┏━━

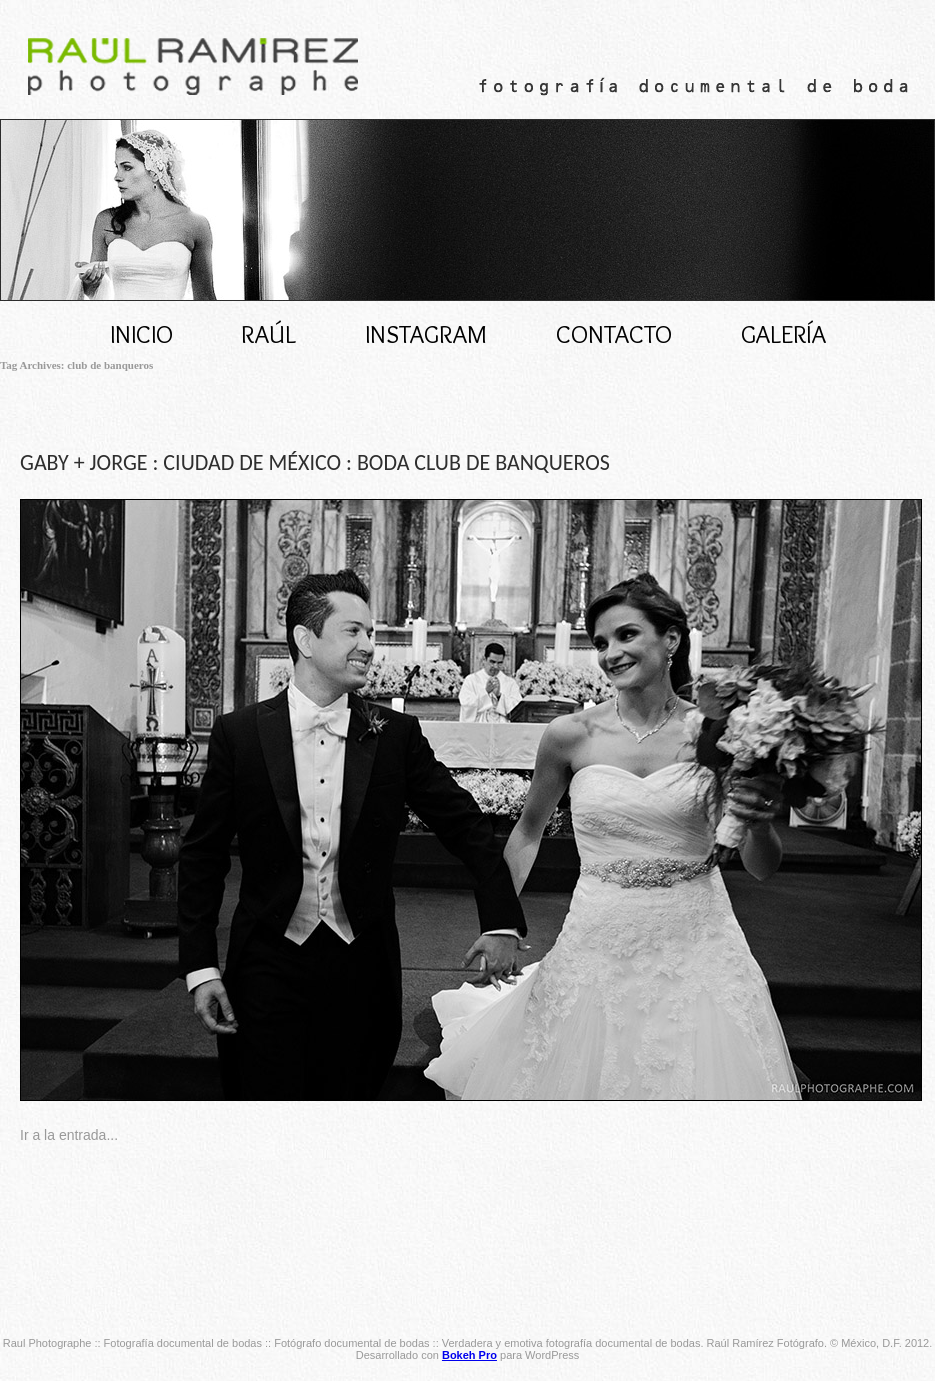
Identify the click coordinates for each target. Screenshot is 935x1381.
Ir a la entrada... (69, 1135)
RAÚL (268, 334)
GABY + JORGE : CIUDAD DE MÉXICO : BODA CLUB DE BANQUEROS (315, 462)
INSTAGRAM (426, 334)
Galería (783, 334)
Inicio (141, 334)
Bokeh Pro (469, 1355)
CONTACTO (614, 334)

┗━━

▶ **WHAT YOU WILL DO**:
Please print every record exactly, leaving out the pictures.

▶ **REPLY TO THE TASK**:
Identify the click coordinates for each target. Screenshot is 935x1381.
Ir a la entrada... (69, 1135)
RAÚL (268, 334)
GABY + JORGE : CIUDAD DE MÉXICO : BODA CLUB DE BANQUEROS (315, 462)
INSTAGRAM (426, 334)
Galería (783, 334)
Inicio (141, 334)
Bokeh Pro (469, 1355)
CONTACTO (614, 334)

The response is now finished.